§ Available data:
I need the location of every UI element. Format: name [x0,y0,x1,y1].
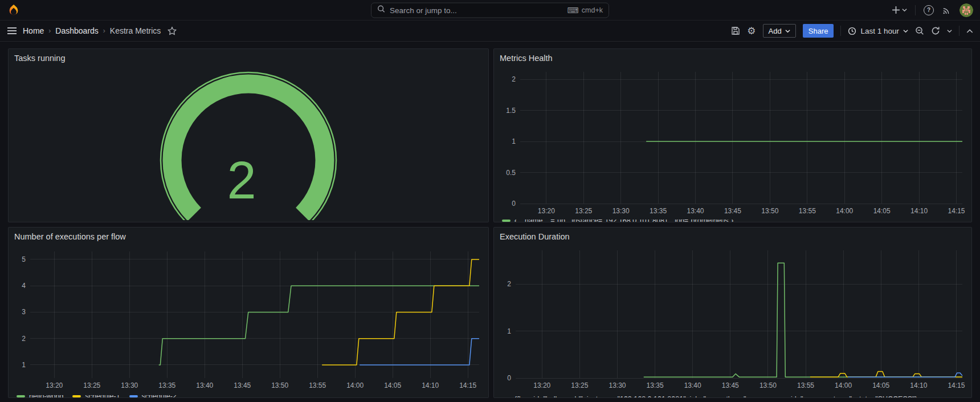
svg-text:1: 1 [512,137,516,145]
panel-title[interactable]: Tasks running [9,49,488,66]
legend-item[interactable]: {__name__="up", instance="192.168.0.101:… [502,220,733,222]
legend-item[interactable]: {flow_id="hello-world", instance="192.16… [502,395,966,398]
series-line-schedule-1 [810,371,962,377]
svg-text:1: 1 [22,361,26,369]
legend-item[interactable]: schedule-1 [72,395,120,398]
legend-label: {flow_id="hello-world", instance="192.16… [514,395,917,398]
refresh-icon[interactable] [931,26,940,35]
legend-item[interactable]: schedule-2 [129,395,177,398]
svg-text:13:20: 13:20 [533,381,550,389]
svg-text:14:00: 14:00 [836,207,853,215]
legend-swatch-icon [129,395,138,397]
divider [915,5,916,15]
search-shortcut: ⌨ cmd+k [567,6,603,14]
search-icon [377,5,385,15]
svg-text:14:15: 14:15 [948,207,965,215]
favorite-star-icon[interactable] [168,26,177,35]
chart-legend: hello-worldschedule-1schedule-2 [9,395,488,398]
gauge: 2 [9,66,488,222]
svg-text:0.5: 0.5 [506,169,516,177]
svg-text:2: 2 [512,75,516,83]
svg-text:13:25: 13:25 [83,381,100,389]
breadcrumb-current: Kestra Metrics [110,26,161,35]
menu-toggle-icon[interactable] [7,27,17,35]
share-button[interactable]: Share [803,24,834,38]
svg-text:2: 2 [507,280,511,288]
svg-text:14:05: 14:05 [873,207,891,215]
svg-text:13:45: 13:45 [724,207,741,215]
collapse-caret-up-icon[interactable] [966,29,973,34]
panel-executions-per-flow: Number of executions per flow 13:2013:25… [8,227,489,398]
chevron-down-icon [903,29,908,33]
legend-label: hello-world [29,395,63,398]
legend-label: schedule-2 [142,395,177,398]
breadcrumb-home[interactable]: Home [23,26,44,35]
panel-title[interactable]: Number of executions per flow [9,228,488,245]
time-range-picker[interactable]: Last 1 hour [848,27,908,35]
chart-legend: {__name__="up", instance="192.168.0.101:… [494,220,971,222]
time-series-chart[interactable]: 13:2013:2513:3013:3513:4013:4513:5013:55… [12,245,485,395]
refresh-interval-chevron-icon[interactable] [947,29,952,33]
panel-title[interactable]: Metrics Health [494,49,971,66]
svg-text:14:15: 14:15 [459,381,476,389]
svg-text:13:35: 13:35 [158,381,175,389]
panel-title[interactable]: Execution Duration [494,228,971,245]
grafana-dashboard: Search or jump to... ⌨ cmd+k ? [0,0,980,402]
news-rss-icon[interactable] [942,5,952,15]
search-input[interactable]: Search or jump to... ⌨ cmd+k [371,2,609,18]
chart-svg: 13:2013:2513:3013:3513:4013:4513:5013:55… [497,245,968,392]
dashboard-settings-gear-icon[interactable]: ⚙ [747,25,756,37]
svg-text:13:20: 13:20 [538,207,555,215]
svg-text:13:55: 13:55 [797,381,814,389]
svg-text:13:30: 13:30 [121,381,138,389]
time-series-chart[interactable]: 13:2013:2513:3013:3513:4013:4513:5013:55… [497,245,968,394]
add-button[interactable]: Add [763,24,796,38]
nav-right-actions: ? [892,3,973,17]
svg-text:14:00: 14:00 [346,381,364,389]
divider [840,26,841,36]
divider [959,26,959,36]
save-dashboard-icon[interactable] [731,26,740,35]
svg-text:13:20: 13:20 [46,381,63,389]
chart-svg: 13:2013:2513:3013:3513:4013:4513:5013:55… [497,66,968,217]
panel-execution-duration: Execution Duration 13:2013:2513:3013:351… [493,227,972,398]
series-line-hello-world [159,286,479,365]
panel-metrics-health: Metrics Health 13:2013:2513:3013:3513:40… [493,48,972,222]
svg-text:2: 2 [22,335,26,343]
grafana-logo-icon[interactable] [7,3,21,17]
toolbar-actions: ⚙ Add Share Last 1 hour [731,24,973,38]
breadcrumb-dashboards[interactable]: Dashboards [55,26,99,35]
zoom-out-time-icon[interactable] [915,26,924,35]
svg-text:5: 5 [22,255,26,263]
svg-text:3: 3 [22,308,26,316]
svg-text:13:35: 13:35 [647,381,664,389]
svg-text:0: 0 [507,374,511,382]
legend-item[interactable]: hello-world [17,395,63,398]
svg-text:14:10: 14:10 [910,381,927,389]
series-line-hello-world [644,263,962,377]
new-menu-button[interactable] [892,6,907,14]
svg-text:13:50: 13:50 [761,207,778,215]
svg-text:0: 0 [512,200,516,208]
gauge-value-text: 2 [227,151,256,209]
breadcrumb: Home › Dashboards › Kestra Metrics [23,26,177,35]
series-line-schedule-2 [360,339,479,365]
clock-icon [848,27,856,35]
help-icon[interactable]: ? [924,5,934,15]
svg-text:13:55: 13:55 [799,207,816,215]
svg-text:13:35: 13:35 [650,207,667,215]
user-avatar[interactable] [959,3,973,17]
svg-text:13:45: 13:45 [234,381,251,389]
dashboard-grid: Tasks running 2 Metrics Health 13:2013:2… [0,42,980,398]
svg-text:13:55: 13:55 [309,381,326,389]
series-line-schedule-2 [848,373,962,377]
breadcrumb-separator: › [48,27,51,35]
svg-text:4: 4 [22,282,26,290]
time-series-chart[interactable]: 13:2013:2513:3013:3513:4013:4513:5013:55… [497,66,968,220]
legend-swatch-icon [17,395,25,397]
svg-text:14:10: 14:10 [422,381,439,389]
svg-text:1.5: 1.5 [506,107,516,115]
svg-text:13:50: 13:50 [760,381,777,389]
search-placeholder: Search or jump to... [390,6,563,14]
legend-label: {__name__="up", instance="192.168.0.101:… [514,220,733,222]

§ Directions:
Verbatim output of every entry above is required, though pictures are to be left out.

§ Reply:
I need the location of every UI element. Format: name [x0,y0,x1,y1].
svg-text:1: 1 [512,137,516,145]
panel-title[interactable]: Tasks running [9,49,488,66]
legend-item[interactable]: {__name__="up", instance="192.168.0.101:… [502,220,733,222]
legend-item[interactable]: {flow_id="hello-world", instance="192.16… [502,395,966,398]
series-line-schedule-1 [810,371,962,377]
svg-text:1: 1 [22,361,26,369]
legend-item[interactable]: schedule-1 [72,395,120,398]
legend-label: {flow_id="hello-world", instance="192.16… [514,395,917,398]
refresh-icon[interactable] [931,26,940,35]
legend-item[interactable]: schedule-2 [129,395,177,398]
svg-text:13:20: 13:20 [533,381,550,389]
svg-text:14:00: 14:00 [836,207,853,215]
legend-swatch-icon [129,395,138,397]
divider [915,5,916,15]
search-shortcut: ⌨ cmd+k [567,6,603,14]
search-icon [377,5,385,15]
svg-text:14:15: 14:15 [948,207,965,215]
favorite-star-icon[interactable] [168,26,177,35]
chart-legend: hello-worldschedule-1schedule-2 [9,395,488,398]
gauge: 2 [9,66,488,222]
svg-text:0.5: 0.5 [506,169,516,177]
svg-text:2: 2 [512,75,516,83]
svg-text:13:25: 13:25 [83,381,100,389]
breadcrumb-current: Kestra Metrics [110,26,161,35]
menu-toggle-icon[interactable] [7,27,17,35]
share-button[interactable]: Share [803,24,834,38]
svg-text:2: 2 [507,280,511,288]
svg-text:14:05: 14:05 [873,207,891,215]
svg-text:13:45: 13:45 [724,207,741,215]
collapse-caret-up-icon[interactable] [966,29,973,34]
panel-executions-per-flow: Number of executions per flow 13:2013:25… [8,227,489,398]
chevron-down-icon [903,29,908,33]
legend-label: hello-world [29,395,63,398]
legend-label: schedule-2 [142,395,177,398]
breadcrumb-home[interactable]: Home [23,26,44,35]
panel-title[interactable]: Number of executions per flow [9,228,488,245]
time-range-picker[interactable]: Last 1 hour [848,27,908,35]
chart-legend: {__name__="up", instance="192.168.0.101:… [494,220,971,222]
time-series-chart[interactable]: 13:2013:2513:3013:3513:4013:4513:5013:55… [12,245,485,395]
refresh-interval-chevron-icon[interactable] [947,29,952,33]
panel-title[interactable]: Metrics Health [494,49,971,66]
svg-text:14:15: 14:15 [459,381,476,389]
svg-text:13:35: 13:35 [158,381,175,389]
panel-title[interactable]: Execution Duration [494,228,971,245]
grafana-dashboard: Search or jump to... ⌨ cmd+k ? [0,0,980,402]
news-rss-icon[interactable] [942,5,952,15]
search-input[interactable]: Search or jump to... ⌨ cmd+k [371,2,609,18]
chart-svg: 13:2013:2513:3013:3513:4013:4513:5013:55… [497,245,968,392]
dashboard-settings-gear-icon[interactable]: ⚙ [747,25,756,37]
svg-text:13:20: 13:20 [538,207,555,215]
svg-text:13:55: 13:55 [797,381,814,389]
svg-text:13:30: 13:30 [121,381,138,389]
time-series-chart[interactable]: 13:2013:2513:3013:3513:4013:4513:5013:55… [497,245,968,394]
add-button[interactable]: Add [763,24,796,38]
nav-right-actions: ? [892,3,973,17]
svg-text:14:00: 14:00 [346,381,364,389]
divider [840,26,841,36]
divider [959,26,959,36]
save-dashboard-icon[interactable] [731,26,740,35]
svg-text:13:20: 13:20 [46,381,63,389]
chart-svg: 13:2013:2513:3013:3513:4013:4513:5013:55… [497,66,968,217]
panel-execution-duration: Execution Duration 13:2013:2513:3013:351… [493,227,972,398]
series-line-hello-world [159,286,479,365]
panel-metrics-health: Metrics Health 13:2013:2513:3013:3513:40… [493,48,972,222]
svg-text:2: 2 [22,335,26,343]
grafana-logo-icon[interactable] [7,3,21,17]
toolbar-actions: ⚙ Add Share Last 1 hour [731,24,973,38]
breadcrumb-dashboards[interactable]: Dashboards [55,26,99,35]
zoom-out-time-icon[interactable] [915,26,924,35]
svg-text:5: 5 [22,255,26,263]
svg-text:3: 3 [22,308,26,316]
svg-text:13:35: 13:35 [647,381,664,389]
svg-text:0: 0 [507,374,511,382]
legend-item[interactable]: hello-world [17,395,63,398]
svg-text:14:10: 14:10 [910,381,927,389]
series-line-hello-world [644,263,962,377]
new-menu-button[interactable] [892,6,907,14]
svg-text:13:50: 13:50 [761,207,778,215]
svg-text:0: 0 [512,200,516,208]
gauge-value-text: 2 [227,151,256,209]
breadcrumb: Home › Dashboards › Kestra Metrics [23,26,177,35]
series-line-schedule-2 [360,339,479,365]
clock-icon [848,27,856,35]
help-icon[interactable]: ? [924,5,934,15]
svg-text:13:55: 13:55 [799,207,816,215]
svg-text:13:35: 13:35 [650,207,667,215]
user-avatar[interactable] [959,3,973,17]
svg-text:13:45: 13:45 [234,381,251,389]
dashboard-grid: Tasks running 2 Metrics Health 13:2013:2… [0,42,980,398]
svg-text:13:55: 13:55 [309,381,326,389]
series-line-schedule-2 [848,373,962,377]
breadcrumb-separator: › [48,27,51,35]
svg-text:4: 4 [22,282,26,290]
time-series-chart[interactable]: 13:2013:2513:3013:3513:4013:4513:5013:55… [497,66,968,220]
legend-swatch-icon [17,395,25,397]
svg-text:14:10: 14:10 [422,381,439,389]
svg-text:1.5: 1.5 [506,107,516,115]
svg-text:13:50: 13:50 [760,381,777,389]
search-placeholder: Search or jump to... [390,6,563,14]
legend-label: {__name__="up", instance="192.168.0.101:… [514,220,733,222]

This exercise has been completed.